I am grateful to practice in Colorado where we can safely provide termination options for patients up to 24 weeks pregnant. But as I keep a close eye on what’s going on in Texas and on the Supreme Court, I had to speak up. I am not an abortionist. But on behalf of my patients, I am so grateful that I can refer them to safe, well-trained physicians when termination of pregnancy is the right answer.

We are all aware of the opioid crisis in our country. If a person is pregnant and does not want to be, they can self-medicate with drugs and alcohol, which harms themselves and the fetus. If a person cannot afford to support a child and is forced to carry the pregnancy, what is best for the child?

Especially for people who have underlying mental health issues, forcing them to become pregnant would likely exacerbate any mental health issues: anxiety, depression, reactivation of past trauma, substance abuse, etc.

Being able to give a child up for adoption is a very difficult choice for many people. And let’s not forget that planning to give a child up for adoption requires the person to go through pregnancy and childbirth. Childbirth can be life threatening to both mother and fetus. I respect my patient’s choice not to risk her own life for a baby she does not want or cannot care for. For some people, pressure from their community or family members may cause them to choose to keep a child, at their own expense.

In a recent analysis of maternal mortality by the Colorado Department of Public Health & Environment (CDPHE), the most common causes of the 145 pregnancy-related deaths between 2008 and 2013 were injuries (44) and mental health problems ( 40); in fact, these two causes accounted for nearly six in ten maternal deaths. “Maternal mortality” statistics include the first year after the birth of a baby.
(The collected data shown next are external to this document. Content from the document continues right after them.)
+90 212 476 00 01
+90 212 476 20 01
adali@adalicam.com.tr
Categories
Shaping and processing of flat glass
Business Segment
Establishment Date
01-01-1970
And please don’t start with the ‘if they don’t want kids, they shouldn’t have sex’ argument – Texas’ new ban doesn’t provide an exemption for rape or incest. Thanks not imply that these people volunteered for their abuse or attack.

I need to have all the options available to treat my patients safely, no matter what they look like. Period.
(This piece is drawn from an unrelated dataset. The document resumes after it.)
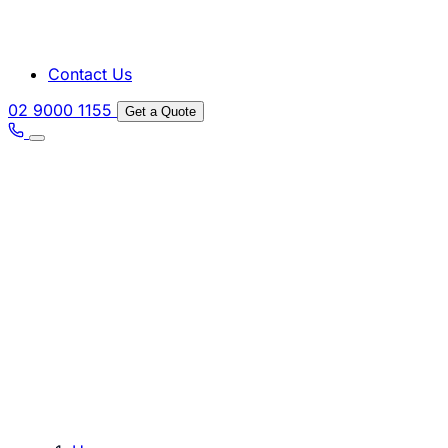
Contact Us
02 9000 1155
Get a Quote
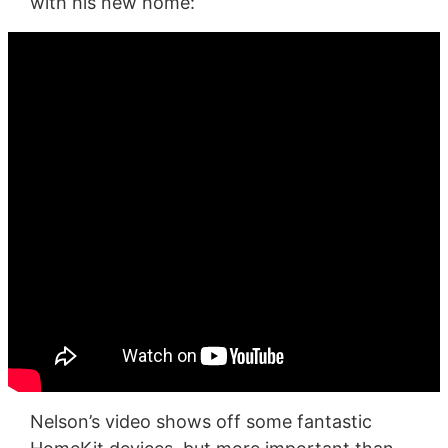
with his new home:
Nelson’s video shows off some fantastic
Restrictions on abortion place unnecessary stress on patients who are already going through an emotional roller coaster ride surrounding pregnancy and parenthood. Neither patients nor doctors need politicians to look over their shoulders and make personal decisions for them at a time when they are under enormous physical and emotional pressure.

Politicians who have no understanding of the individual circumstances of my patients do not have to restrict the choices of my patients. A fetus cannot survive outside its mother’s body until about 24 weeks. Just seeing fetal heart activity at six weeks does not mean there is a viable baby present.

People in Texas are forced to maintain most pregnancies right now. This situation cannot be beneficial for the mental health of these patients. The stress of having to find transportation and the money to travel hundreds or thousands of miles to another state just to maintain their own bodily autonomy is not fair. This is simply not the case.

Abortion must remain an option as a fundamental part of health care, both for the physical AND mental well-being of the people of this country. I implore the justices of the Supreme Court of the United States to consider the implications for the people of this country. Please protect us, the Constitution and the well-being of our patients.

Allison Herman, MD, practices obstetrics in Denver.